The Spark Standalone cluster

In Spark Standalone mode there are two roles: a Master and one or more Workers. The Master is the cluster manager — it tracks available resources and assigns them to applications. Workers are the resource providers — they report their CPU and memory to the Master and spawn Executors when asked.

graph TB
    D["Driver Program\n(SparkContext / DAGScheduler / TaskScheduler)"]

    M["Master Node\n(Cluster Manager — assigns resources to apps)"]

    subgraph W1["Worker Node 1"]
        E1["Executor JVM 1\n● Task  ● Task  ○ idle"]
        E2["Executor JVM 2\n● Task  ● Task  ● Task"]
    end
    subgraph W2["Worker Node 2"]
        E3["Executor JVM 1\n● Task  ● Task  ● Task"]
        E4["Executor JVM 2\n● Task  ● Task  ● Task"]
    end
    subgraph W3["Worker Node 3"]
        E5["Executor JVM 1\n● Task  ● Task  ● Task"]
        E6["Executor JVM 2\n● Task  ● Task  ● Task"]
    end

    D -->|"submits app"| M
    M --> W1 & W2 & W3

A few things worth noting in this picture:

  • The Driver (your SparkContext) talks to the Master, not directly to Workers
  • The Master assigns resources and tells Workers which Executors to launch
  • Each Worker Node runs one or more Executor JVM processes, depending on available CPU and memory
  • Executors hold data in memory and run tasks — they are the actual compute units

1 Node = 1 Worker process

A common source of confusion: “worker instance” does not mean an instance of your application. It means a worker process — a daemon that runs on a machine, registers with the Master, and manages that machine’s contribution to the cluster.

The recommended mapping is:

1
1 Physical / Virtual Machine = 1 Worker process

You can run multiple worker processes on a single machine, but there is rarely a reason to do so. It adds coordination overhead without adding resources that aren’t already available.

How many executors can a worker hold?

This is the more interesting question. A Worker process can spawn multiple Executor processes — each one is a separate JVM — as long as the machine has sufficient CPU cores, memory, and storage.

graph TB
    subgraph Machine["Physical / Virtual Machine"]
        WP["Worker Process\n(1 per node — manages resources, spawns executors)"]

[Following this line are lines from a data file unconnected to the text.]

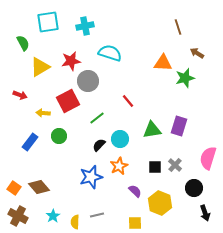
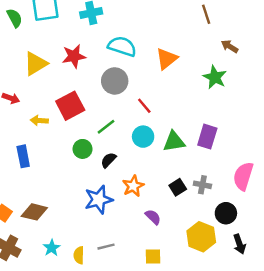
green semicircle: (23, 43) -> (15, 18), moved
orange triangle: (163, 63) -> (167, 59), moved, turned -42
green star: (185, 78) -> (215, 77), turned -30
gray circle: (88, 81) -> (115, 81), moved
green circle: (59, 136) -> (83, 149), moved
cyan circle: (120, 139) -> (143, 137), moved
blue rectangle: (30, 142) -> (23, 156), turned -48
gray cross: (175, 165) -> (202, 185), turned -32
black square: (155, 167) -> (178, 187), turned -32
brown diamond: (39, 187) -> (34, 212), turned -35
yellow hexagon: (160, 203) -> (201, 237), moved

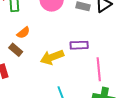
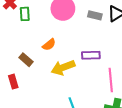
orange semicircle: (23, 33) -> (49, 45), moved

        subgraph E1["Executor JVM 1  |  Heap: 4 GB  |  Cores: 3"]
            T1A["● Task (running)"]
            T1B["● Task (running)"]
            T1C["○ (idle)"]
        end
        subgraph E2["Executor JVM 2  |  Heap: 4 GB  |  Cores: 3"]
            T2A["● Task (running)"]
            T2B["○ (idle)"]
            T2C["○ (idle)"]
        end
        subgraph E3["Executor JVM 3  (not started yet)"]
            E3N["spawned when workload demands\nand resources allow"]
        end

        WP --> E1 & E2 & E3
    end

The number of executors running on a worker node at any point in time depends on two things:

  1. The cluster workload — how many applications are running and how many executors they requested
  2. The node’s capacity — how many CPU cores and how much memory remain unallocated

Each Executor is a separate JVM process with its own heap. It holds RDD partitions in memory (for caching) and runs tasks in its thread pool. Executors live for the duration of the application — they are not created and destroyed per task.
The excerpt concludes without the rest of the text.